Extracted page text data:
-*-*-

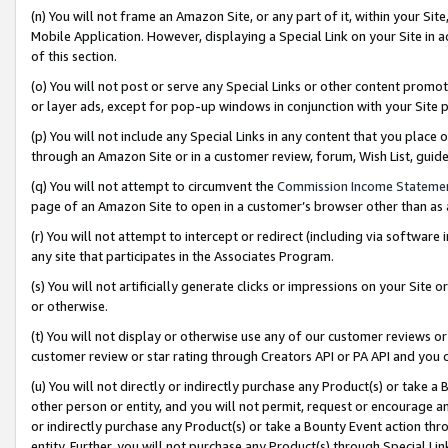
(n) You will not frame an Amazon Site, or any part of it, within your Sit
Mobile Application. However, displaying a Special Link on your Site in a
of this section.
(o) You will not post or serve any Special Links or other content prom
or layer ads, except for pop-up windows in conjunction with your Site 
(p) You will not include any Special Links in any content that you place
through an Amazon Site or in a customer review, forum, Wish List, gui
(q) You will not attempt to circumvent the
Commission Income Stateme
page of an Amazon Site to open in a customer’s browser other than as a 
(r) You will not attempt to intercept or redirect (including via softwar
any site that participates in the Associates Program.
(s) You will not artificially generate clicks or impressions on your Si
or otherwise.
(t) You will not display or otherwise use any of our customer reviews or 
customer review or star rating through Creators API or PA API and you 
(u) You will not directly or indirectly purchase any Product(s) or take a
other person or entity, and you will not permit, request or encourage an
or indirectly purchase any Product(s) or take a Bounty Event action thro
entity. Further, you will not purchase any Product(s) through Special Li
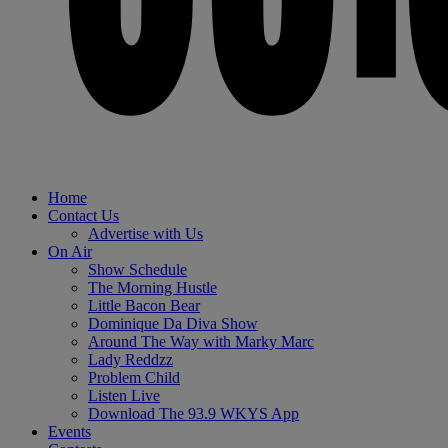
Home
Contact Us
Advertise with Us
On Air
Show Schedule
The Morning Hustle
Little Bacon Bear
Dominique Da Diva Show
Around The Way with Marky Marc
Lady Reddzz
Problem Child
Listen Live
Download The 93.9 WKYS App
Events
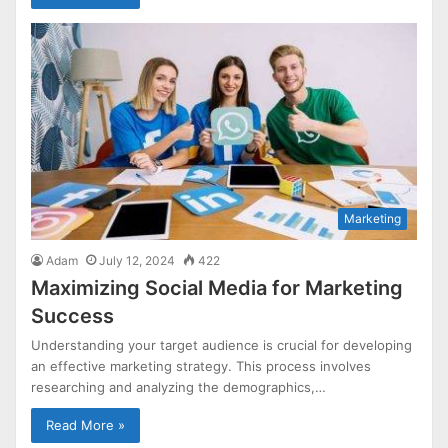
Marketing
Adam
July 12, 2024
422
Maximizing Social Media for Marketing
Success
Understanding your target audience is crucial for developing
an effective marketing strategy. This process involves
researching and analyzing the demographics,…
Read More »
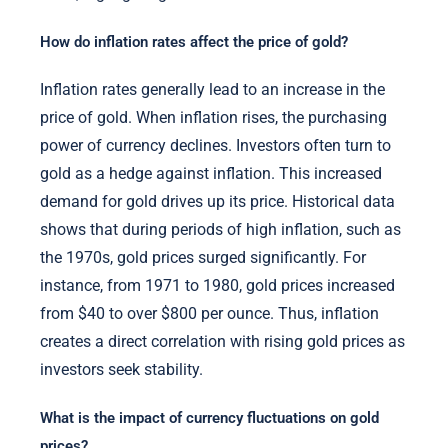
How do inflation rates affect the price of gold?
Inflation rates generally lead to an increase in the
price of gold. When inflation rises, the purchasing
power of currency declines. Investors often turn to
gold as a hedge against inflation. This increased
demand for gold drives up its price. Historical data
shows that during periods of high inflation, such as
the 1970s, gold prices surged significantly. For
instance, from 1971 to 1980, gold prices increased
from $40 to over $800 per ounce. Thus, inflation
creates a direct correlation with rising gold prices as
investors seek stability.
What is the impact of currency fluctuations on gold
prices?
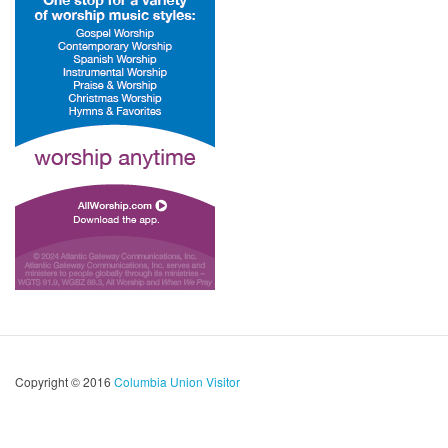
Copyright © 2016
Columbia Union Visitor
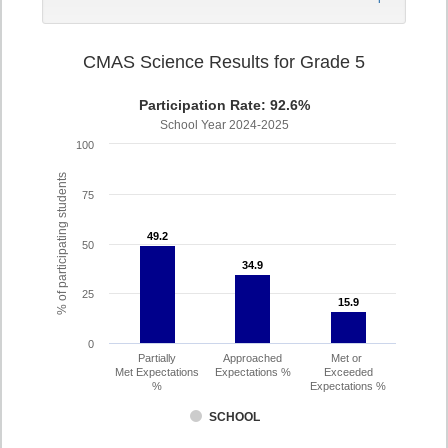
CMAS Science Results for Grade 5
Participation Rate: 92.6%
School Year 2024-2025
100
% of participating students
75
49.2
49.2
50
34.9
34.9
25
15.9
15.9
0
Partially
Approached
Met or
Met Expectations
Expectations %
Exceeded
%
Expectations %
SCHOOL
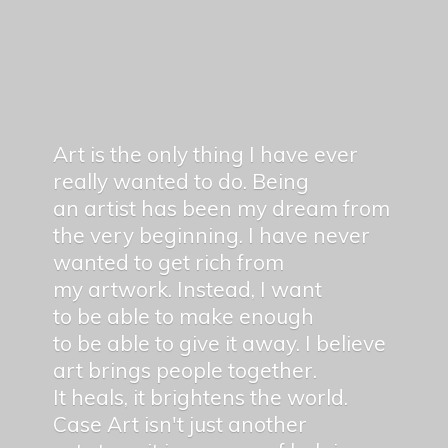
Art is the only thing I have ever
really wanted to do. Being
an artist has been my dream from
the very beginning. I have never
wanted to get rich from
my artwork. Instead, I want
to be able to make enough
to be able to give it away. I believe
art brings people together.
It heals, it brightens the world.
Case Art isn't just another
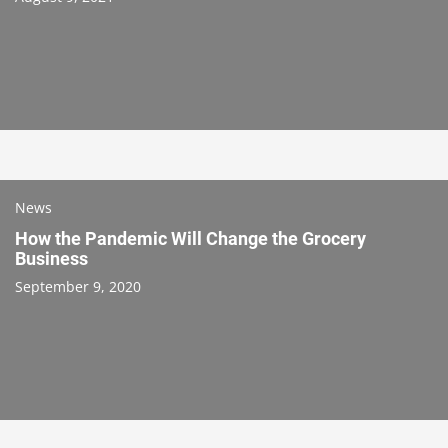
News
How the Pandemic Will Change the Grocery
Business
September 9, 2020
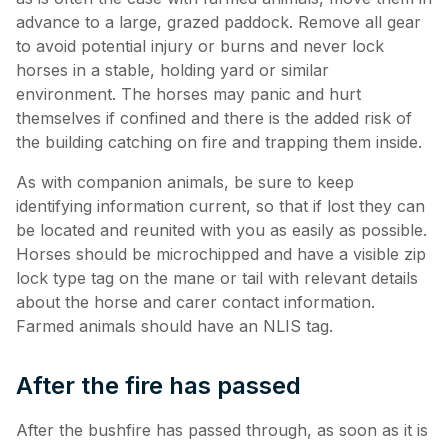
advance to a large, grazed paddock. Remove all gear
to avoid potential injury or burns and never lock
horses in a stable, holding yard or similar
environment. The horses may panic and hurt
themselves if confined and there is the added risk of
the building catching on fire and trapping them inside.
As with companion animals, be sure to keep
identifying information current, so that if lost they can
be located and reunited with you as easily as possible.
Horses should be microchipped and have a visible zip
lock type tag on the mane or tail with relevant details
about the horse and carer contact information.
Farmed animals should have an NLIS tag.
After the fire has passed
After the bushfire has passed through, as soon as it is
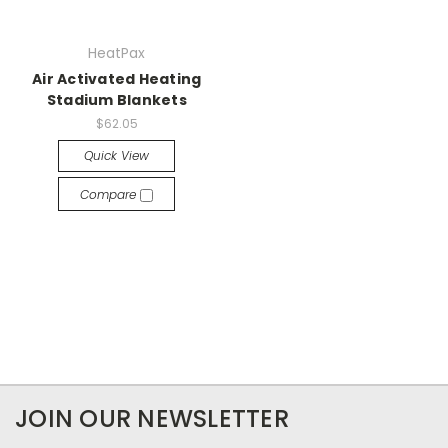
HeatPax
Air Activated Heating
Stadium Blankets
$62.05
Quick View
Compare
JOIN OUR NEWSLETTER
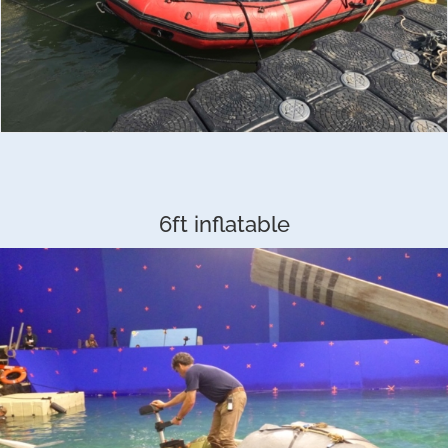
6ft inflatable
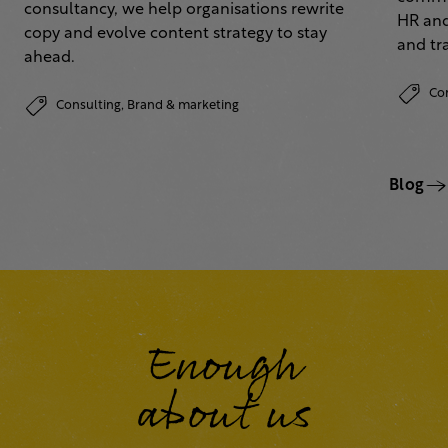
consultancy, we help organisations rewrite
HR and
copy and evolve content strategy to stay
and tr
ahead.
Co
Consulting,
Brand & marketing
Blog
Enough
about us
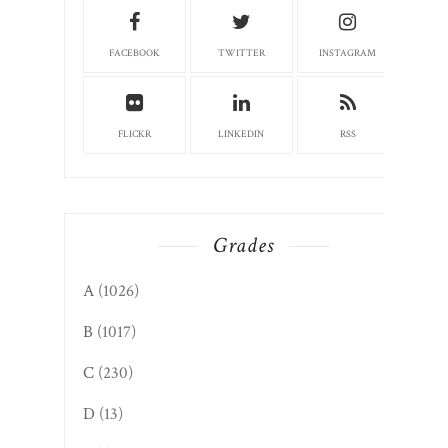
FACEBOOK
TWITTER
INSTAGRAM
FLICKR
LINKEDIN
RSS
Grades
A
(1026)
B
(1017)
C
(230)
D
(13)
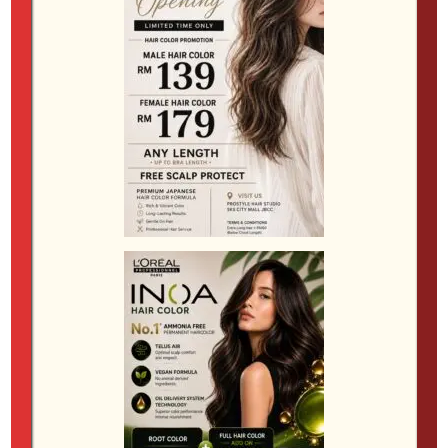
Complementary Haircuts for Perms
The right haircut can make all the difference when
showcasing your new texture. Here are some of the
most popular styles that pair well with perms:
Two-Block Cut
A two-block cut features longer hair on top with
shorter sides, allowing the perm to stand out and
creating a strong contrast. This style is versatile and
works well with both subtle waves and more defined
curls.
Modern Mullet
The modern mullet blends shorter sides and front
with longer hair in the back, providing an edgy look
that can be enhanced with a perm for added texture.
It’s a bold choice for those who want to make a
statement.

-*-*-

HOW TO COMPLETE THIS TASK: What is needed is an exact reproduction of the data, pictures excluded.

OUTPUT OF THE EXERCISE:
(n) You will not frame an Amazon Site, or any part of it, within your Sit
Mobile Application. However, displaying a Special Link on your Site in a
of this section.
(o) You will not post or serve any Special Links or other content prom
or layer ads, except for pop-up windows in conjunction with your Site 
(p) You will not include any Special Links in any content that you place
through an Amazon Site or in a customer review, forum, Wish List, gui
(q) You will not attempt to circumvent the
Commission Income Stateme
page of an Amazon Site to open in a customer’s browser other than as a 
(r) You will not attempt to intercept or redirect (including via softwar
any site that participates in the Associates Program.
(s) You will not artificially generate clicks or impressions on your Si
or otherwise.
(t) You will not display or otherwise use any of our customer reviews or 
customer review or star rating through Creators API or PA API and you 
(u) You will not directly or indirectly purchase any Product(s) or take a
other person or entity, and you will not permit, request or encourage an
or indirectly purchase any Product(s) or take a Bounty Event action thro
entity. Further, you will not purchase any Product(s) through Special Li
Home
Contact Us
Advertise with Us
On Air
Show Schedule
The Morning Hustle
Little Bacon Bear
Dominique Da Diva Show
Around The Way with Marky Marc
Lady Reddzz
Problem Child
Listen Live
Download The 93.9 WKYS App
Events
Marketing
Adam
July 12, 2024
422
Maximizing Social Media for Marketing
Success
Understanding your target audience is crucial for developing
an effective marketing strategy. This process involves
researching and analyzing the demographics,…
Read More »
How do inflation rates affect the price of gold?
Inflation rates generally lead to an increase in the
price of gold. When inflation rises, the purchasing
power of currency declines. Investors often turn to
gold as a hedge against inflation. This increased
demand for gold drives up its price. Historical data
shows that during periods of high inflation, such as
the 1970s, gold prices surged significantly. For
instance, from 1971 to 1980, gold prices increased
from $40 to over $800 per ounce. Thus, inflation
creates a direct correlation with rising gold prices as
investors seek stability.
What is the impact of currency fluctuations on gold
prices?
Copyright © 2016
Columbia Union Visitor
CMAS Science Results for Grade 5
Participation Rate: 92.6%
School Year 2024-2025
100
% of participating students
75
49.2
49.2
50
34.9
34.9
25
15.9
15.9
0
Partially
Approached
Met or
Met Expectations
Expectations %
Exceeded
%
Expectations %
SCHOOL
Art is the only thing I have ever
really wanted to do. Being
an artist has been my dream from
the very beginning. I have never
wanted to get rich from
my artwork. Instead, I want
to be able to make enough
to be able to give it away. I believe
art brings people together.
It heals, it brightens the world.
Case Art isn't just another
News
How the Pandemic Will Change the Grocery
Business
September 9, 2020
advance to a large, grazed paddock. Remove all gear
to avoid potential injury or burns and never lock
horses in a stable, holding yard or similar
environment. The horses may panic and hurt
themselves if confined and there is the added risk of
the building catching on fire and trapping them inside.
As with companion animals, be sure to keep
identifying information current, so that if lost they can
be located and reunited with you as easily as possible.
Horses should be microchipped and have a visible zip
lock type tag on the mane or tail with relevant details
about the horse and carer contact information.
Farmed animals should have an NLIS tag.
After the fire has passed
After the bushfire has passed through, as soon as it is
HeatPax
Air Activated Heating
Stadium Blankets
$62.05
Quick View
Compare
JOIN OUR NEWSLETTER
6ft inflatable
consultancy, we help organisations rewrite
HR and
copy and evolve content strategy to stay
and tr
ahead.
Co
Consulting,
Brand & marketing
Blog
Enough
about us
FACEBOOK
TWITTER
INSTAGRAM
FLICKR
LINKEDIN
RSS
Grades
A
(1026)
B
(1017)
C
(230)
D
(13)
Complementary Haircuts for Perms
The right haircut can make all the difference when
showcasing your new texture. Here are some of the
most popular styles that pair well with perms:
Two-Block Cut
A two-block cut features longer hair on top with
shorter sides, allowing the perm to stand out and
creating a strong contrast. This style is versatile and
works well with both subtle waves and more defined
curls.
Modern Mullet
The modern mullet blends shorter sides and front
with longer hair in the back, providing an edgy look
that can be enhanced with a perm for added texture.
It’s a bold choice for those who want to make a
statement.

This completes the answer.